# Environmental Consulting Startup in Florida



## rkn4569 (Jun 19, 2011)

Is anyone interested in attempting a startup environmental consulting company in central Florida?

Does anyone have any advice for someone wishing to start a consulting company?

Is there a resource to find retired engineers that may have this type of experience?


----------



## Guest (Jun 20, 2011)

rkn4569 said:


> Is anyone interested in attempting a startup environmental consulting company in central Florida?


What type of environmental consulting are you looking to do?



rkn4569 said:


> Does anyone have any advice for someone wishing to start a consulting company?


Have you looked into the Errors &amp; Omissions insurance?

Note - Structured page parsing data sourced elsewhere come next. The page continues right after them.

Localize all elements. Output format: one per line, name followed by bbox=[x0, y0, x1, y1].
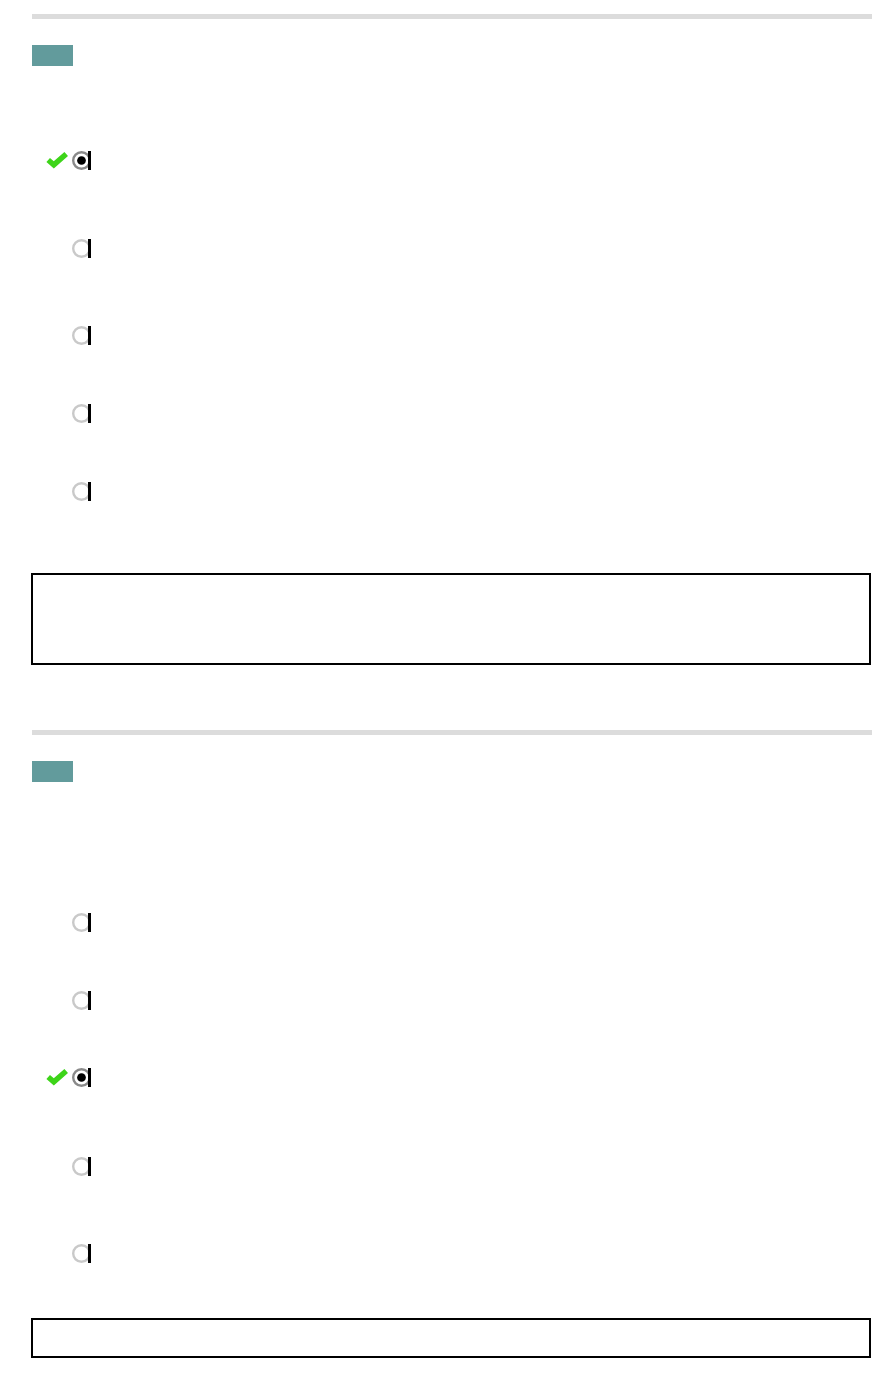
button[interactable]: Option bbox=[0, 910, 872, 934]
button[interactable]: Text answer field bbox=[31, 1318, 871, 1358]
button[interactable]: Option bbox=[0, 1241, 872, 1265]
button[interactable]: Option bbox=[0, 988, 872, 1012]
button[interactable]: Option bbox=[0, 479, 872, 503]
button[interactable]: Option bbox=[0, 323, 872, 347]
button[interactable]: Selected option bbox=[0, 148, 872, 172]
button[interactable]: Option bbox=[0, 236, 872, 260]
button[interactable]: Option bbox=[0, 401, 872, 425]
button[interactable]: Option bbox=[0, 1154, 872, 1178]
button[interactable]: Selected option bbox=[0, 1065, 872, 1089]
button[interactable]: Text answer field bbox=[31, 573, 871, 665]
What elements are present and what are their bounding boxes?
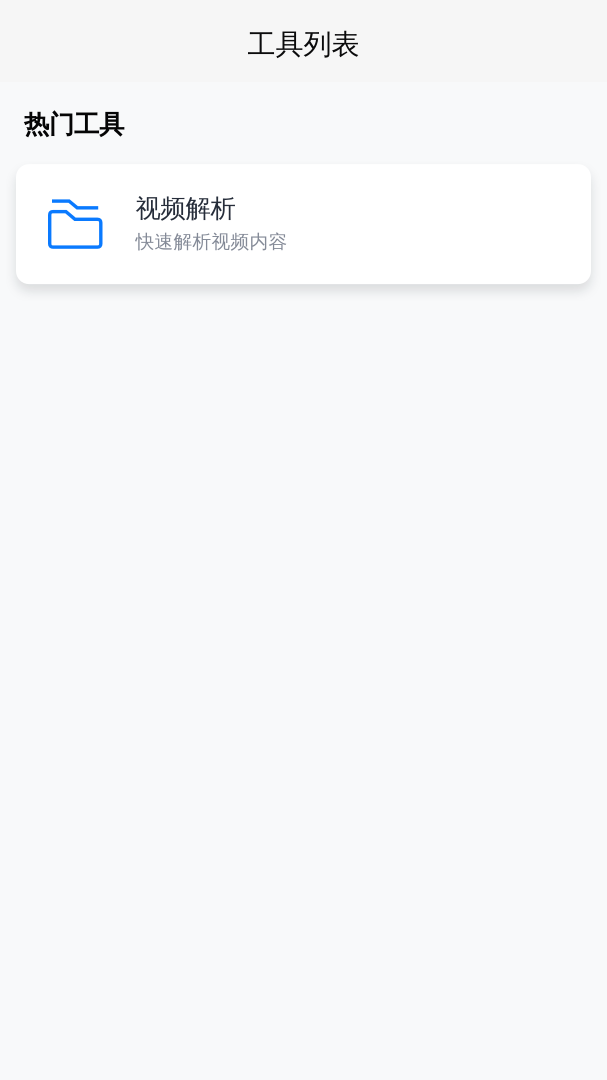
staticText: 热门工具 bbox=[24, 109, 124, 140]
staticText: 工具列表 bbox=[248, 27, 360, 62]
staticText: 视频解析 bbox=[136, 193, 236, 224]
staticText: 快速解析视频内容 bbox=[136, 230, 288, 253]
button[interactable]: 视频解析 bbox=[16, 164, 591, 284]
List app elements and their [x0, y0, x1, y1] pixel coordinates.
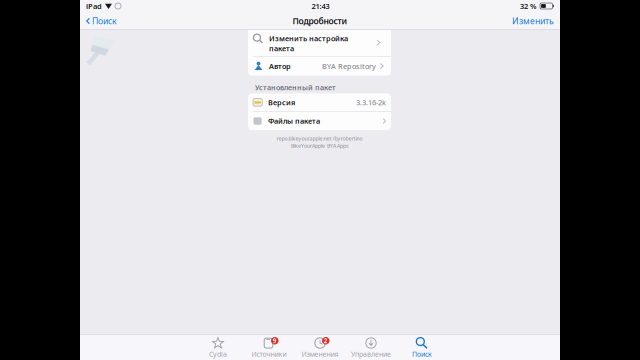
staticText: Подробности — [292, 15, 348, 27]
button[interactable]: 2 — [294, 334, 346, 360]
staticText: Файлы пакета — [268, 116, 320, 126]
staticText: BikeYourApple BYA Apps — [291, 142, 348, 149]
staticText: Управление — [351, 349, 391, 359]
staticText: Версия — [268, 97, 295, 107]
staticText: Изменить — [512, 15, 554, 27]
button[interactable]: Изменить настройка пакета — [248, 30, 391, 56]
staticText: 9 — [273, 337, 277, 345]
staticText: 2 — [324, 337, 328, 345]
button[interactable]: Версия — [248, 93, 391, 111]
staticText: Изменить настройка пакета — [269, 34, 348, 54]
button[interactable]: Поиск — [80, 12, 123, 30]
staticText: Поиск — [412, 349, 432, 359]
button[interactable]: 9 — [244, 334, 294, 360]
staticText: BYA Repository — [322, 61, 376, 71]
button[interactable]: Поиск — [396, 334, 448, 360]
button[interactable]: Автор — [248, 57, 391, 76]
staticText: 3.3.16-2k — [356, 97, 386, 107]
staticText: Cydia — [209, 349, 227, 359]
button[interactable]: Изменить — [506, 12, 560, 30]
staticText: iPad — [86, 1, 102, 11]
staticText: Установленный пакет — [255, 83, 336, 92]
staticText: repo.bikeyourapple.net /byrobertino — [276, 135, 362, 142]
button[interactable]: Управление — [346, 334, 396, 360]
button[interactable]: Cydia — [192, 334, 244, 360]
staticText: 21:43 — [312, 1, 330, 11]
staticText: Поиск — [92, 15, 117, 27]
button[interactable]: Файлы пакета — [248, 112, 391, 130]
staticText: Изменения — [302, 349, 338, 359]
staticText: Автор — [269, 61, 291, 71]
staticText: Источники — [252, 349, 286, 359]
staticText: 32 % — [520, 1, 537, 11]
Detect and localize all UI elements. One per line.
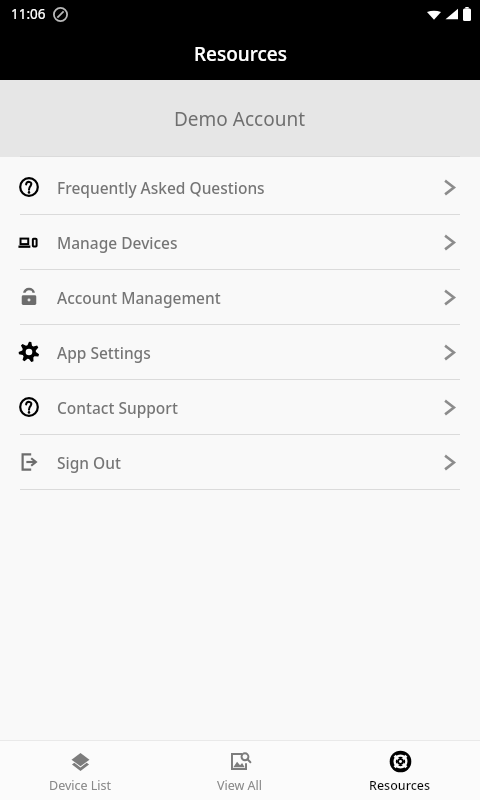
staticText: Demo Account: [174, 106, 306, 132]
staticText: Resources: [194, 41, 287, 67]
staticText: Account Management: [57, 287, 221, 308]
staticText: Device List: [49, 777, 112, 794]
button[interactable]: App Settings: [0, 325, 480, 379]
button[interactable]: Sign Out: [0, 435, 480, 489]
staticText: Sign Out: [57, 452, 121, 473]
staticText: App Settings: [57, 342, 151, 363]
button[interactable]: Contact Support: [0, 380, 480, 434]
button[interactable]: Resources: [320, 741, 480, 800]
button[interactable]: Account Management: [0, 270, 480, 324]
staticText: Contact Support: [57, 397, 178, 418]
button[interactable]: Manage Devices: [0, 215, 480, 269]
staticText: Manage Devices: [57, 232, 178, 253]
button[interactable]: Device List: [0, 741, 160, 800]
button[interactable]: Frequently Asked Questions: [0, 160, 480, 214]
staticText: 11:06: [11, 5, 46, 23]
staticText: View All: [217, 777, 263, 794]
staticText: Frequently Asked Questions: [57, 177, 265, 198]
button[interactable]: View All: [160, 741, 320, 800]
staticText: Resources: [369, 777, 431, 794]
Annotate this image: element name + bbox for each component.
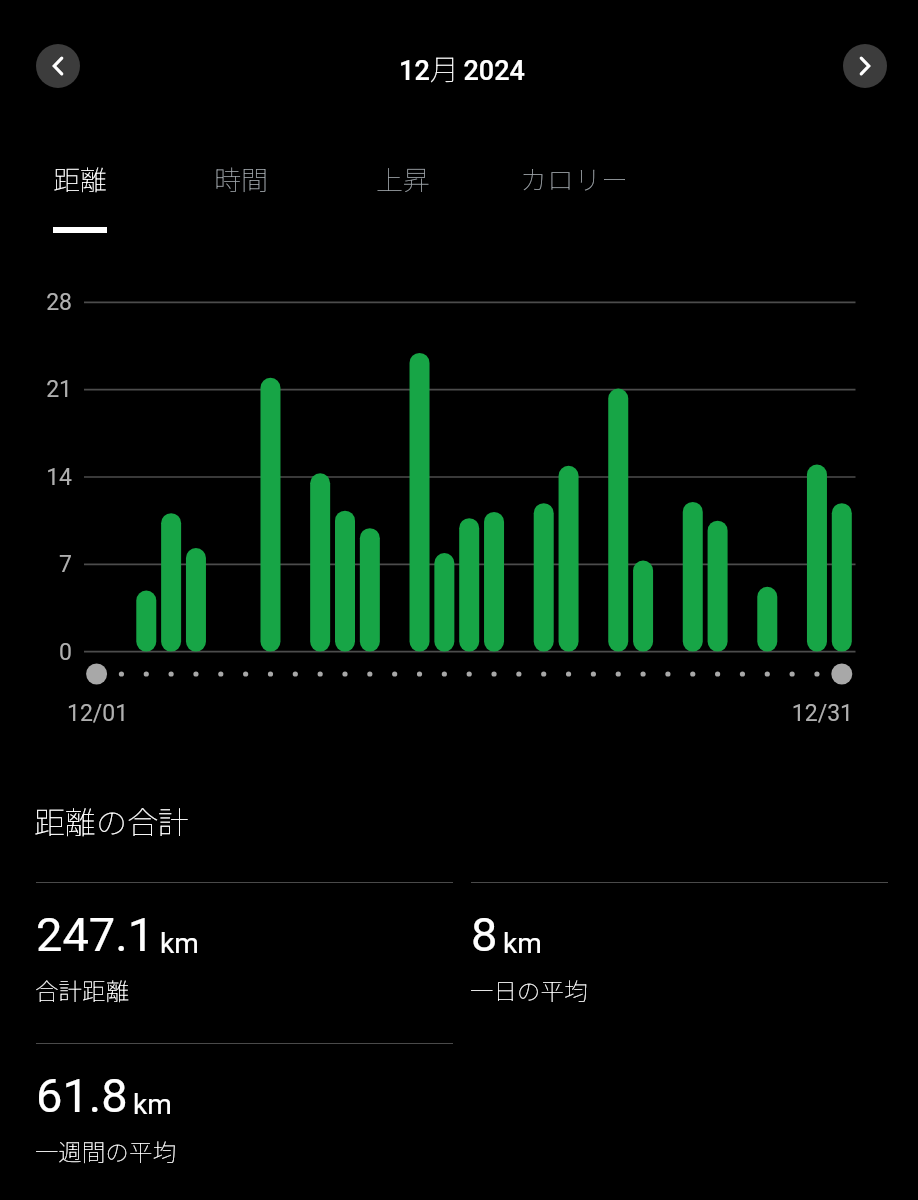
staticText: km [133,1088,172,1121]
button[interactable]: カロリー [491,140,657,236]
staticText: 61.8 [36,1068,128,1123]
staticText: 一日の平均 [470,973,588,1007]
staticText: 21 [0,376,72,403]
staticText: 上昇 [349,159,457,198]
staticText: カロリー [491,159,657,198]
staticText: 8 [471,907,498,962]
staticText: 時間 [187,159,295,198]
staticText: 12月 2024 [3,46,918,88]
staticText: km [160,927,199,960]
staticText: 7 [0,551,72,578]
staticText: 一週間の平均 [35,1134,176,1168]
staticText: 28 [0,289,72,316]
staticText: 距離 [26,159,134,198]
button[interactable]: Next month [843,44,887,88]
button[interactable]: 時間 [187,140,295,236]
staticText: 12/31 [0,700,853,727]
staticText: 12/01 [67,700,129,727]
staticText: 0 [0,639,72,666]
staticText: 距離の合計 [34,798,189,843]
staticText: 14 [0,464,72,491]
staticText: km [503,927,542,960]
button[interactable]: 上昇 [349,140,457,236]
button[interactable]: 距離 [26,140,134,236]
staticText: 合計距離 [35,973,129,1007]
button[interactable]: Previous month [36,44,80,88]
staticText: 247.1 [36,907,155,962]
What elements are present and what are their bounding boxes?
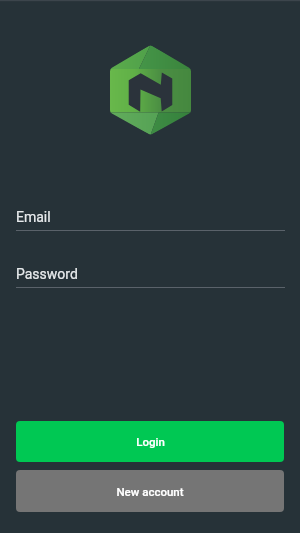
staticText: Email	[16, 209, 51, 225]
staticText: Login	[136, 435, 165, 448]
button[interactable]: New account	[16, 470, 284, 512]
staticText: Password	[16, 266, 78, 282]
button[interactable]: Login	[16, 421, 284, 462]
staticText: New account	[116, 485, 184, 498]
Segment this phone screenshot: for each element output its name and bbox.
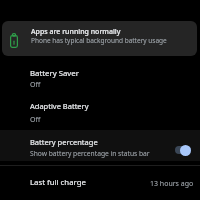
staticText: Battery percentage bbox=[30, 137, 98, 147]
staticText: Phone has typical background battery usa… bbox=[31, 36, 167, 45]
button[interactable]: Adaptive Battery bbox=[0, 96, 200, 130]
staticText: Off bbox=[30, 115, 41, 125]
button[interactable]: Battery percentage bbox=[0, 130, 200, 161]
button[interactable]: Battery Saver bbox=[0, 64, 200, 96]
staticText: Adaptive Battery bbox=[30, 101, 89, 111]
button[interactable]: Last full charge bbox=[0, 168, 200, 200]
staticText: Off bbox=[30, 80, 41, 90]
staticText: Show battery percentage in status bar bbox=[30, 149, 150, 158]
staticText: Last full charge bbox=[30, 177, 86, 188]
staticText: 13 hours ago bbox=[150, 179, 194, 189]
staticText: Battery Saver bbox=[30, 68, 79, 79]
staticText: Apps are running normally bbox=[31, 27, 121, 37]
button[interactable]: Apps are running normally bbox=[2, 21, 197, 56]
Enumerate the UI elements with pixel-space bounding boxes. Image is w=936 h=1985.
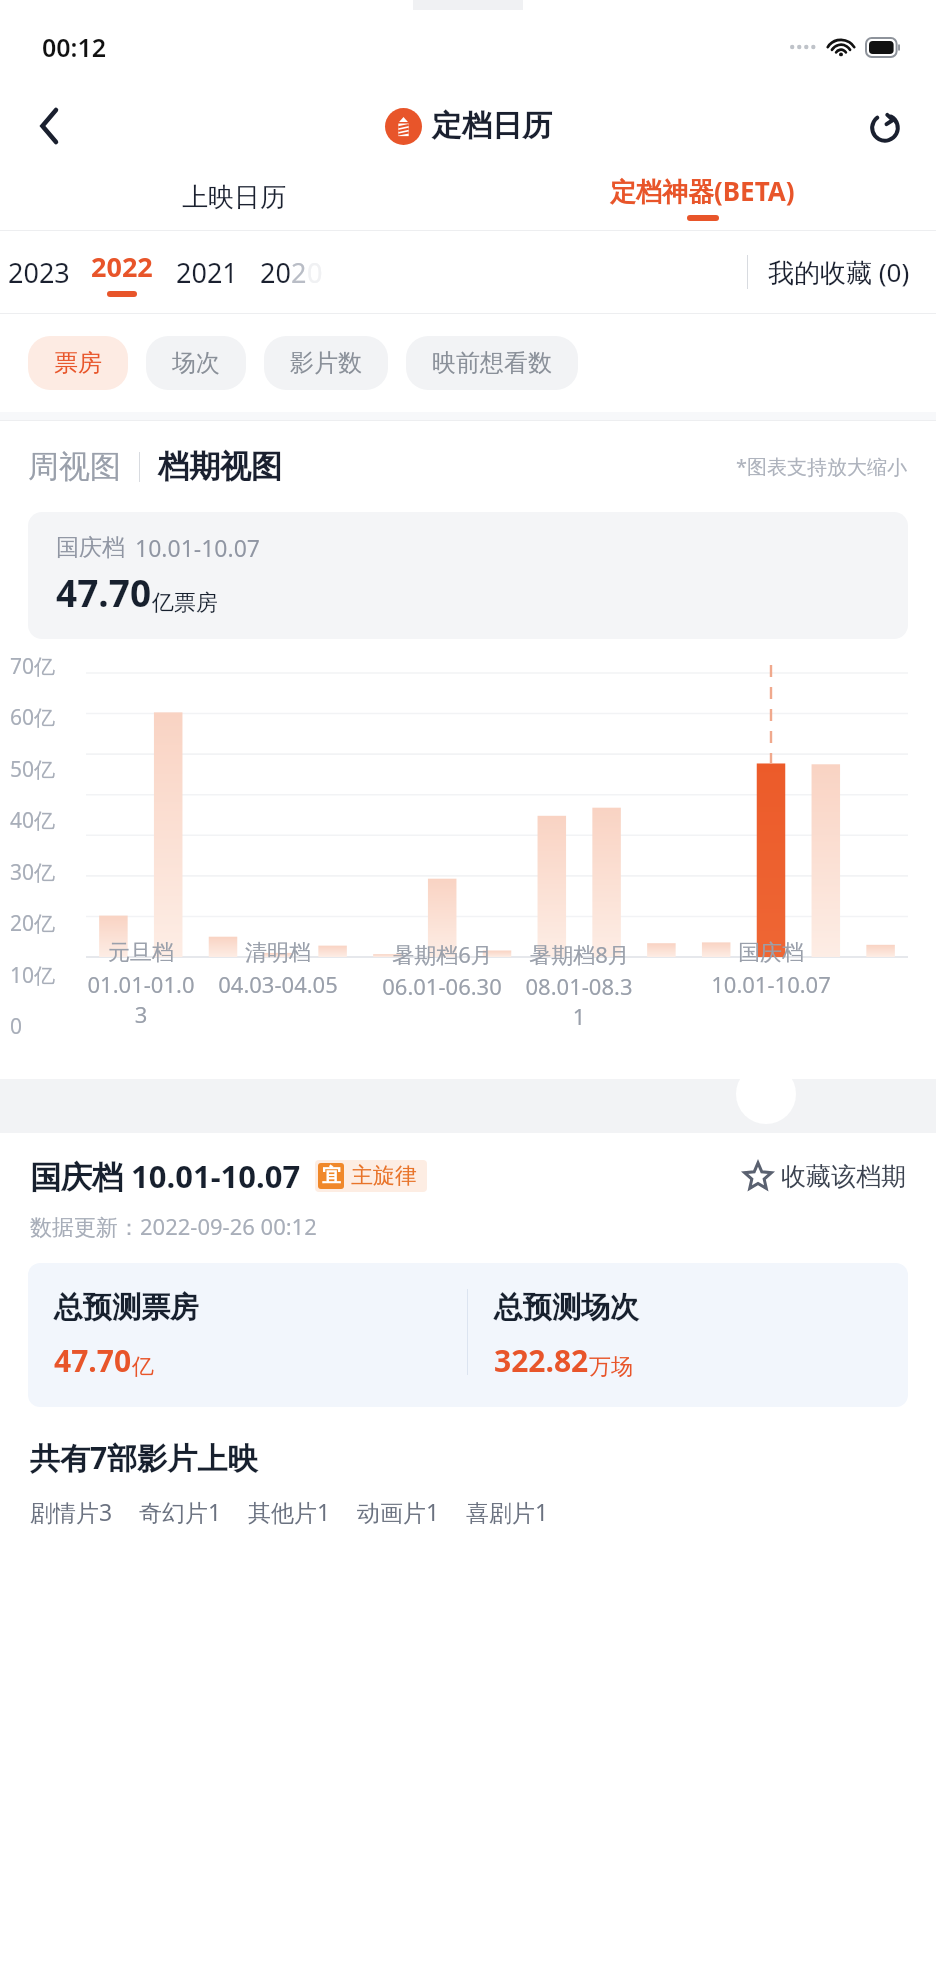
staticText: 20 [260,254,291,291]
staticText: 08.01-08.31 [524,971,634,1031]
staticText: 总预测票房 [54,1289,199,1326]
staticText: 定档日历 [432,107,552,145]
button[interactable]: 档期视图 [158,447,282,486]
staticText: 30亿 [10,858,56,887]
staticText: 定档神器(BETA) [610,173,795,209]
staticText: 动画片1 [357,1496,440,1527]
button[interactable]: Share [858,99,912,153]
staticText: 共有7部影片上映 [30,1437,258,1478]
staticText: 2023 [8,254,70,291]
staticText: 我的收藏 (0) [768,254,910,290]
staticText: 元旦档 [108,939,174,967]
button[interactable]: 我的收藏 (0) [768,254,910,290]
staticText: 10.01-10.07 [711,969,831,999]
staticText: 暑期档6月 [392,939,493,969]
staticText: 周视图 [28,447,121,486]
staticText: 322.82 [494,1340,589,1381]
staticText: 06.01-06.30 [382,971,502,1001]
staticText: 其他片1 [248,1496,331,1527]
staticText: 04.03-04.05 [218,969,338,999]
staticText: 档期视图 [158,447,282,486]
button[interactable]: 周视图 [28,447,121,486]
staticText: 宜 [322,1164,341,1188]
staticText: 主旋律 [351,1162,417,1190]
staticText: 47.70 [56,567,152,617]
staticText: 40亿 [10,806,56,835]
button[interactable]: 2022 [78,231,166,313]
staticText: 10亿 [10,961,56,990]
staticText: 万场 [589,1353,633,1381]
button[interactable]: 20 [248,231,334,313]
staticText: 01.01-01.03 [86,969,196,1029]
staticText: 50亿 [10,755,56,784]
staticText: 国庆档 [738,939,804,967]
staticText: 国庆档 [56,533,125,562]
staticText: 总预测场次 [494,1289,639,1326]
staticText: 2 [291,254,307,291]
staticText: 清明档 [245,939,311,967]
staticText: 奇幻片1 [139,1496,222,1527]
staticText: 70亿 [10,652,56,681]
button[interactable]: 影片数 [264,336,388,390]
button[interactable]: Back [22,98,78,154]
staticText: 20亿 [10,909,56,938]
staticText: 映前想看数 [432,348,552,378]
button[interactable]: 票房 [28,336,128,390]
staticText: 60亿 [10,703,56,732]
staticText: 10.01-10.07 [135,532,260,563]
staticText: 2022 [91,248,153,285]
staticText: 场次 [172,348,220,378]
staticText: 00:12 [42,30,107,64]
staticText: 票房 [54,348,102,378]
staticText: 收藏该档期 [781,1161,906,1192]
staticText: 数据更新：2022-09-26 00:12 [30,1211,317,1241]
staticText: 影片数 [290,348,362,378]
staticText: 47.70 [54,1340,132,1381]
button[interactable]: 2023 [0,231,78,313]
staticText: 喜剧片1 [466,1496,549,1527]
staticText: 剧情片3 [30,1496,113,1527]
staticText: 0 [307,254,323,291]
button[interactable]: 2021 [166,231,248,313]
staticText: 亿票房 [152,589,218,617]
button[interactable]: 上映日历 [0,164,468,230]
button[interactable]: 场次 [146,336,246,390]
staticText: 上映日历 [182,181,286,214]
staticText: 亿 [132,1353,154,1381]
button[interactable]: Range handle [736,1064,796,1124]
staticText: 国庆档 10.01-10.07 [30,1155,301,1197]
staticText: 0 [10,1012,23,1041]
button[interactable]: 定档神器(BETA) [468,164,936,230]
button[interactable]: 映前想看数 [406,336,578,390]
button[interactable]: 收藏该档期 [743,1161,906,1192]
staticText: 2021 [176,254,238,291]
staticText: 暑期档8月 [529,939,630,969]
staticText: *图表支持放大缩小 [736,453,908,480]
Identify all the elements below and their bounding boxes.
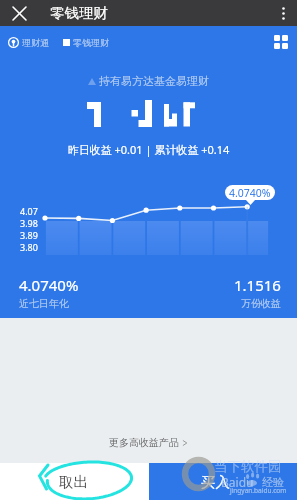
staticText: 4.0740% <box>19 275 79 295</box>
button[interactable]: More options <box>269 0 297 26</box>
staticText: 取出 <box>59 473 88 491</box>
staticText: 4.0740% <box>229 186 271 200</box>
staticText: 当下软件园 <box>214 458 282 475</box>
staticText: 1.1516 <box>234 275 281 295</box>
staticText: 3.89 <box>20 229 38 241</box>
staticText: 昨日收益 +0.01 | 累计收益 +0.14 <box>0 142 297 157</box>
staticText: 3.80 <box>20 241 38 253</box>
staticText: 近七日年化 <box>19 297 69 310</box>
button[interactable]: 更多高收益产品 <box>109 436 188 449</box>
staticText: 理财通 <box>22 37 49 48</box>
staticText: Baidu <box>221 474 254 490</box>
staticText: 零钱理财 <box>73 37 109 48</box>
button[interactable]: 买入 <box>149 463 297 500</box>
staticText: 更多高收益产品 <box>109 436 179 449</box>
staticText: 3.98 <box>20 217 38 229</box>
button[interactable]: Close <box>0 0 39 26</box>
staticText: 4.07 <box>20 205 38 217</box>
staticText: 万份收益 <box>241 297 281 310</box>
staticText: 买入 <box>201 473 230 491</box>
button[interactable]: Grid menu <box>269 30 293 54</box>
staticText: 零钱理财 <box>50 4 108 22</box>
staticText: jingyan.baidu.com <box>230 486 287 495</box>
staticText: 经验 <box>262 475 284 489</box>
staticText: 持有易方达基金易理财 <box>99 74 209 88</box>
button[interactable]: 取出 <box>0 463 149 500</box>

I was going to work independently in Florida as an environmental consultant and it seemed, at least on an individual basis, that I would have to bring in something on the order of $150k in order to have a marginal return.

Have you considered that one of your major payor sources (State/Federal Govt) has dramatically reduced the annual contract budget for many of it's programs?



rkn4569 said:


> Is there a resource to find retired engineers that may have this type of experience?


Florida DEP - RETAP

Florida Retired Engineers Professional

JR


----------



## envirotex (Jun 20, 2011)

What kind of engineering?


----------



## D-Day (Jun 30, 2011)

Stormwater management? I'm in.


----------



## Wyatt72 (Jul 1, 2011)

rkn4569 said:


> Is anyone interested in attempting a startup environmental consulting company in central Florida?
> Does anyone have any advice for someone wishing to start a consulting company?
> 
> Is there a resource to find retired engineers that may have this type of experience?


Im in. Shoot me an email.


----------